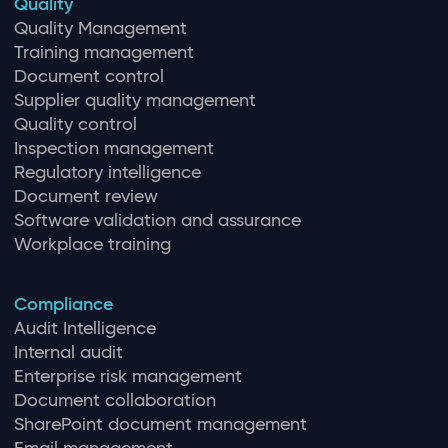
Quality
Quality Management
Training management
Document control
Supplier quality management
Quality control
Inspection management
Regulatory intelligence
Document review
Software validation and assurance
Workplace training
Compliance
Audit Intelligence
Internal audit
Enterprise risk management
Document collaboration
SharePoint document management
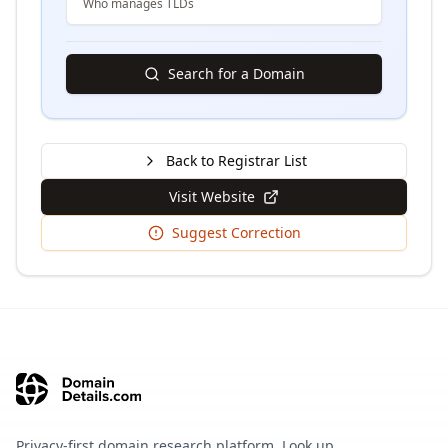
Who manages TLDs
Search for a Domain
Back to Registrar List
Visit Website
Suggest Correction
Privacy-first domain research platform. Look up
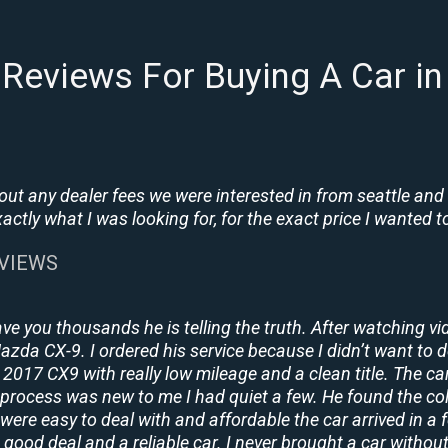
Reviews For Buying A Car in 
t any dealer fees we were interested in from seattle and
tly what I was looking for, for the exact price I wanted to
EVIEWS
ave you thousands he is telling the truth. After watching vi
 Mazda CX-9. I ordered his service because I didn’t want to 
2017 CX9 with really low mileage and a clean title. The ca
process was new to me I had quiet a few. He found the co
y were easy to deal with and affordable the car arrived in 
 good deal and a reliable car. I never brought a car without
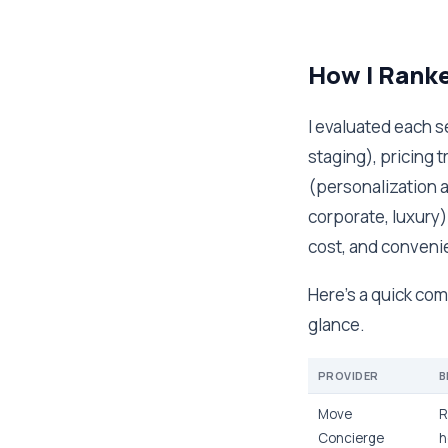
How I Rank
I evaluated each se
staging), pricing 
(personalization a
corporate, luxury)
cost, and conveni
Here's a quick com
glance.
PROVIDER
B
Move
R
Concierge
h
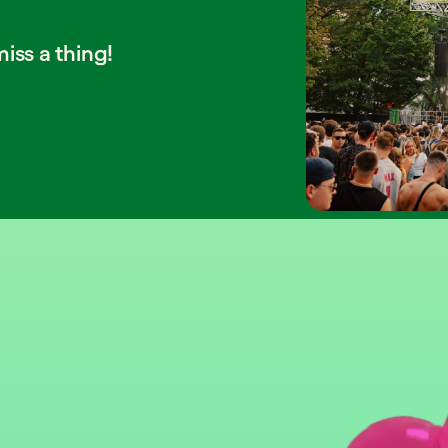
iss a thing!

-----

> **Your instructions**: Only one stretch of the entries above is needed: the lines from the one containing "Document collaboration" through the one containing "2017 CX9 with". Copy it exactly, without the pictures.

> **Solved exercise**:
Document collaboration
SharePoint document management
Who manages TLDs
Search for a Domain
Back to Registrar List
Visit Website
Suggest Correction
Privacy-first domain research platform. Look up
Reviews For Buying A Car in 
t any dealer fees we were interested in from seattle and
tly what I was looking for, for the exact price I wanted to
EVIEWS
ave you thousands he is telling the truth. After watching vi
 Mazda CX-9. I ordered his service because I didn’t want to 
2017 CX9 with really low mileage and a clean title. The ca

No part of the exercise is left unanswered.